Correspondence to: Mahmoud E. S. Soliman, School of Health Sciences, University of KwaZulu-Natal, Westville, Durban 4001, South Africa.



Preclinical Research

Virtual screening is the computational mirror image of high-throughput screening and refers to the in silico evaluation of the biological activity of different molecular entities. Various virtual screening strategies and workflows have been adopted to enhance the process of identification of potential hits. Structure-based scoring relies solely on the interactions between the ligand and the target protein. Conversely, pharmacophore-based scoring relies on the shape complementation of each ligand candidate to a three-dimensional reference ligand. Herewith, we report a systematic integrated hybrid approach, along with the use of well-defined physicochemical and biological filters, to enhance high-ranking hit structures complementing the binding site architecture while also mimicking the three-dimensional features of known active ligands.

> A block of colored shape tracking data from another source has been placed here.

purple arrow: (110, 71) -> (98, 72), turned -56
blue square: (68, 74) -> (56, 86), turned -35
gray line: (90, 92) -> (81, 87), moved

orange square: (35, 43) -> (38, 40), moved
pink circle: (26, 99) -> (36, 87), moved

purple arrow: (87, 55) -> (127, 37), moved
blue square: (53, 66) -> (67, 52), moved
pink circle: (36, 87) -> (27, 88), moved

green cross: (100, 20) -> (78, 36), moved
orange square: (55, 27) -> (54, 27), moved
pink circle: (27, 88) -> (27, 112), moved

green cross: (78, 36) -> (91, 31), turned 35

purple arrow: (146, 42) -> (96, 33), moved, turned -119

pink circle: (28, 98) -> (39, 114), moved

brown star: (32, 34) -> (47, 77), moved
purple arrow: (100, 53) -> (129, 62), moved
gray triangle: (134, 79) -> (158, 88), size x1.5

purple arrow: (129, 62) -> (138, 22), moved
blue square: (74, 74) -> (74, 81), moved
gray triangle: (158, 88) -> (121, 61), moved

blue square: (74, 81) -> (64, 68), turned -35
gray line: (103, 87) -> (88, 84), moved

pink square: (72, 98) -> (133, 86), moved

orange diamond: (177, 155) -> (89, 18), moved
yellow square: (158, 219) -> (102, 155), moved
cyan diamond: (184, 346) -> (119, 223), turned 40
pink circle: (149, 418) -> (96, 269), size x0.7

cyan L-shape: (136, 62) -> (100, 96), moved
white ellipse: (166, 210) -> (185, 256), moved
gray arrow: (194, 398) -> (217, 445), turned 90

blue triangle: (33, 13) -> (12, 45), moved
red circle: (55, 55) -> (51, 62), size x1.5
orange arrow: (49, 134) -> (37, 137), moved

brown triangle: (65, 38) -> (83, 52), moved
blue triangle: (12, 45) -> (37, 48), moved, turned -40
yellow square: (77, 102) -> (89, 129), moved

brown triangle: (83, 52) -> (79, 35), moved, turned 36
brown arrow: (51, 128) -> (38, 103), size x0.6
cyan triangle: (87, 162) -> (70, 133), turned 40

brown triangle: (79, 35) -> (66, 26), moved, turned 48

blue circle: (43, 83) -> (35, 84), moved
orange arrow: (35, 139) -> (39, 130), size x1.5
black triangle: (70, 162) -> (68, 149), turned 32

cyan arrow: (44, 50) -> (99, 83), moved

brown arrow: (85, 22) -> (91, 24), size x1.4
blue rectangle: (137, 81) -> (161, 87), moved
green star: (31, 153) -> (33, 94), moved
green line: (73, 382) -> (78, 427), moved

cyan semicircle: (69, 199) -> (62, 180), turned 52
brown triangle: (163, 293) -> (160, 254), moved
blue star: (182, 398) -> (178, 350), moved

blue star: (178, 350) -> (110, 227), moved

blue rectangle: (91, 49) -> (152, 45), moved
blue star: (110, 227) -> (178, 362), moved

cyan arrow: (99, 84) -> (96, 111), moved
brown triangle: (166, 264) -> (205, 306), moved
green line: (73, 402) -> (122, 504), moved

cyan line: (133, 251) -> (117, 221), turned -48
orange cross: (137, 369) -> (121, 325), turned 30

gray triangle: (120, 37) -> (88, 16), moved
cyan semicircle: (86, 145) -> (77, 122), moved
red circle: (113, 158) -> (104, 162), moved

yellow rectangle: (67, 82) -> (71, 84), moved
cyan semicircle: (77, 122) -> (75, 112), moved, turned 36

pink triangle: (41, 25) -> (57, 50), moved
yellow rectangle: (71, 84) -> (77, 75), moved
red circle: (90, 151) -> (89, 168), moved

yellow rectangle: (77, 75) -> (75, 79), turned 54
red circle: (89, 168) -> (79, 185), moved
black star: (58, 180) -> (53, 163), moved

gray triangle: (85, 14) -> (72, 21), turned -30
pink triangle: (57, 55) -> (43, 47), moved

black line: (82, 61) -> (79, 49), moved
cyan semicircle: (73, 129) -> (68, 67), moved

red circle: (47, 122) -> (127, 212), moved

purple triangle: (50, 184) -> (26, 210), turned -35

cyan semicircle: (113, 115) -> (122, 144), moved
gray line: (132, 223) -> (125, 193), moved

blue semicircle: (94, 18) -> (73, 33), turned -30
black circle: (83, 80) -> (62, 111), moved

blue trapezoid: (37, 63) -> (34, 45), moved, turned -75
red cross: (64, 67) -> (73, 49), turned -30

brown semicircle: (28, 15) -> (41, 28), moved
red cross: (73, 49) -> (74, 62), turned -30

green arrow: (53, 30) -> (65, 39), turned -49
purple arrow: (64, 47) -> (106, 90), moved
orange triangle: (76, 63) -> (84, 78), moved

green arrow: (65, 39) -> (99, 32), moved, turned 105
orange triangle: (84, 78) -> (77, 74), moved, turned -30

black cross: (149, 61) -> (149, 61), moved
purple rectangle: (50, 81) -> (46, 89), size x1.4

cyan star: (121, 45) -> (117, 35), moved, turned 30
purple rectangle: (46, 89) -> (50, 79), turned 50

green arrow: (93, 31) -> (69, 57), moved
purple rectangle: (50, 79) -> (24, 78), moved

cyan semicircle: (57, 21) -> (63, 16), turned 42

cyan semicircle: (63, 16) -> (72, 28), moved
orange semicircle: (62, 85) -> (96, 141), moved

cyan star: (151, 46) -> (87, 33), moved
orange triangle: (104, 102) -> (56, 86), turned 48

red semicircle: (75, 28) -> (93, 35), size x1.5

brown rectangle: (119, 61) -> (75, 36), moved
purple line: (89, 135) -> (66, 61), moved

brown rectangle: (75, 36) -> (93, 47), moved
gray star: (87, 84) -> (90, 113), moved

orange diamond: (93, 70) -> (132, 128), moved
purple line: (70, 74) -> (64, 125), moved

With a lack of experimental data on the South African HIV protease enzyme (C-SA HIV PR), very limited research has been conducted to design inhibitors against this enzyme variant. In this paper, a focused integrated structure- and pharmacophore-based virtual screening protocol is introduced to identify potential leads to assist toward designing potent inhibitors against the C-SA PR variant. This rapid and systematic approach can potentially be implemented for the design and discovery of inhibitors against a wide range of biological targets.